REQUIRED ACTION:
I'd like every entry returned exactly as it is, with the images left out.
──────────────────────────────
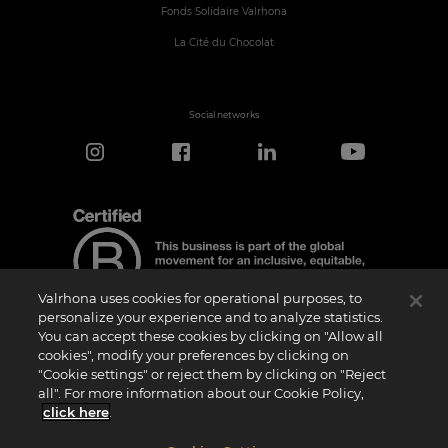
Fonds Solidaire Valrhona
La Cité du Chocolat
Social networks
Valrhona uses cookies for operational purposes, to
personalize your experience and to analyze statistics.
You can accept these cookies by clicking on "Allow all
cookies", modify your preferences by clicking on
Certification Notice
"Cookie settings" or reject them by clicking on "Reject
“Certified B Corporation” is a trademark licensed by B Lab, a private non-profit
all". For more information about our Cookie Policy,
organization, to companies like ours that have successfully completed the B Impact
Assessment (“BIA”) and therefore meet the requirements set by B Lab for social and
click here
.
environmental performance, accountability, and transparency.It is specified that B
Lab is not a conformity assessment body as defined by Regulation (EU) No
765/2008, nor is it a national, European, or international standardization body as per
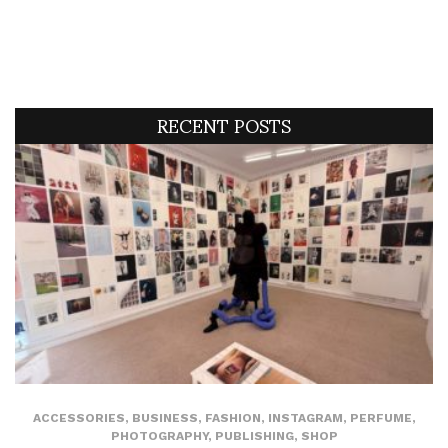
RECENT POSTS
ACCESSORIES
,
BUSINESS
,
FASHION
,
INSTAGRAM
,
PERFUME
,
PHOTOGRAPHY
,
PUBLISHING
,
SHOP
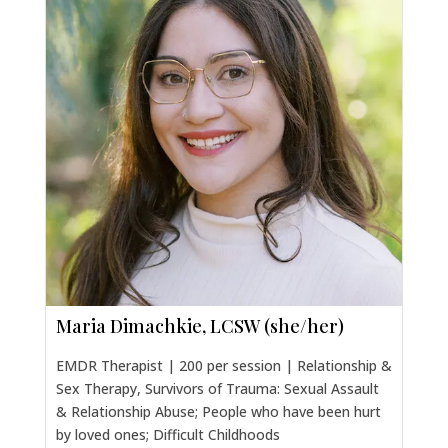
Maria Dimachkie, LCSW (she/her)
EMDR Therapist | 200 per session | Relationship &
Sex Therapy, Survivors of Trauma: Sexual Assault
& Relationship Abuse; People who have been hurt
by loved ones; Difficult Childhoods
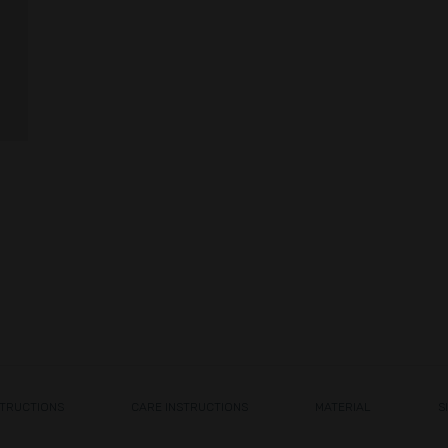
STRUCTIONS
CARE INSTRUCTIONS
MATERIAL
S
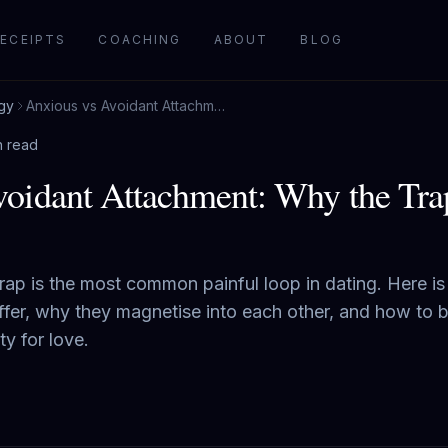
ECEIPTS
COACHING
ABOUT
BLOG
gy
Anxious vs Avoidant Attachment: Why the Trap Feels Like Love
n read
oidant Attachment: Why the Tra
rap is the most common painful loop in dating. Here i
ffer, why they magnetise into each other, and how to b
ty for love.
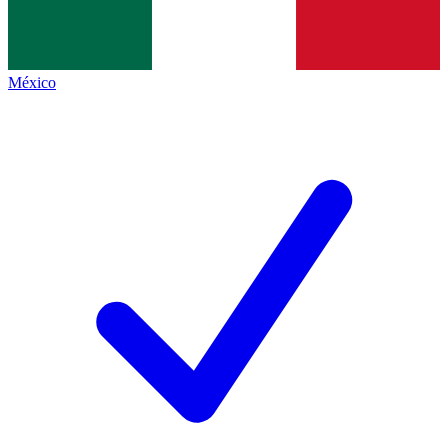
México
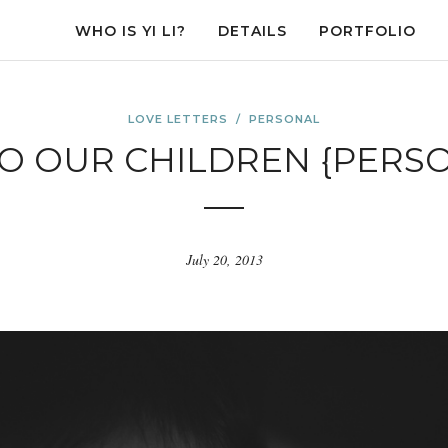
WHO IS YI LI?
DETAILS
PORTFOLIO
LOVE LETTERS
/
PERSONAL
TO OUR CHILDREN {PERS
July 20, 2013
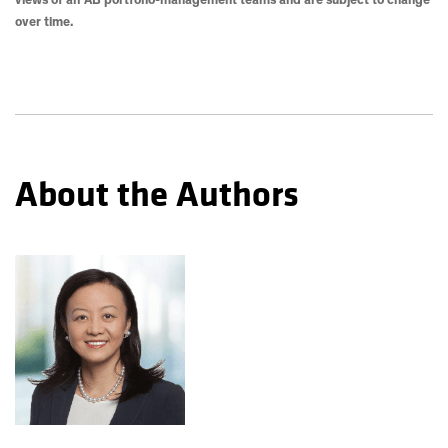
views of all AB portfolio-management teams and are subject to change
over time.
About the Authors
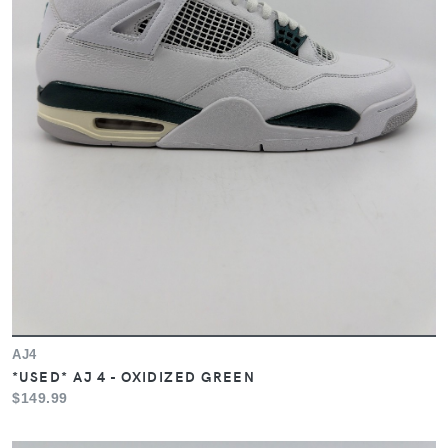
AJ4
*USED* AJ 4 - OXIDIZED GREEN
$149.99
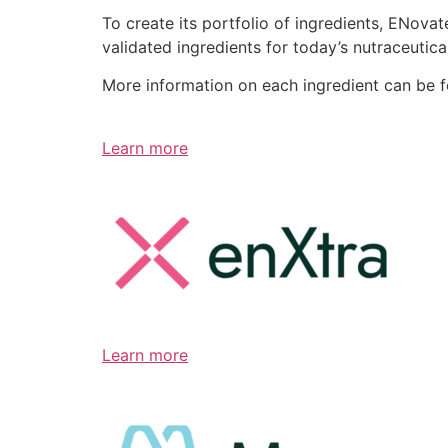
To create its portfolio of ingredients, ENov
validated ingredients for today’s nutraceutic
More information on each ingredient can be 
Learn more
Learn more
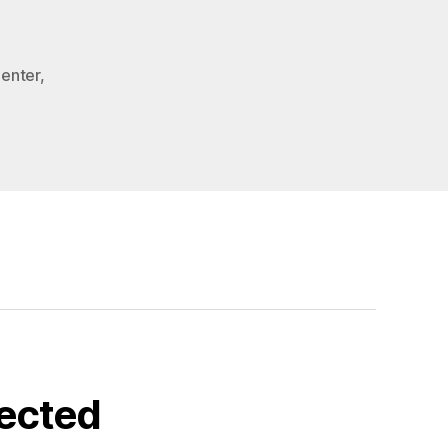
Center
,
ected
──────────────────────────────
OUTPUT FOR THIS TASK:
Fonds Solidaire Valrhona
La Cité du Chocolat
Social networks
Valrhona uses cookies for operational purposes, to
personalize your experience and to analyze statistics.
You can accept these cookies by clicking on "Allow all
cookies", modify your preferences by clicking on
Certification Notice
"Cookie settings" or reject them by clicking on "Reject
“Certified B Corporation” is a trademark licensed by B Lab, a private non-profit
all". For more information about our Cookie Policy,
organization, to companies like ours that have successfully completed the B Impact
Assessment (“BIA”) and therefore meet the requirements set by B Lab for social and
click here
.
environmental performance, accountability, and transparency.It is specified that B
Lab is not a conformity assessment body as defined by Regulation (EU) No
765/2008, nor is it a national, European, or international standardization body as per
RECENT POSTS
ACCESSORIES
,
BUSINESS
,
FASHION
,
INSTAGRAM
,
PERFUME
,
PHOTOGRAPHY
,
PUBLISHING
,
SHOP
Maria Dimachkie, LCSW (she/her)
EMDR Therapist | 200 per session | Relationship &
Sex Therapy, Survivors of Trauma: Sexual Assault
& Relationship Abuse; People who have been hurt
by loved ones; Difficult Childhoods
STRUCTIONS
CARE INSTRUCTIONS
MATERIAL
S
ECEIPTS
COACHING
ABOUT
BLOG
gy
Anxious vs Avoidant Attachment: Why the Trap Feels Like Love
n read
oidant Attachment: Why the Tra
rap is the most common painful loop in dating. Here i
ffer, why they magnetise into each other, and how to b
ty for love.
México
WHO IS YI LI?
DETAILS
PORTFOLIO
LOVE LETTERS
/
PERSONAL
TO OUR CHILDREN {PERS
July 20, 2013
views of all AB portfolio-management teams and are subject to change
over time.
About the Authors
AJ4
*USED* AJ 4 - OXIDIZED GREEN
$149.99
To create its portfolio of ingredients, ENov
validated ingredients for today’s nutraceutic
More information on each ingredient can be 
Learn more
Learn more
Center
,
ected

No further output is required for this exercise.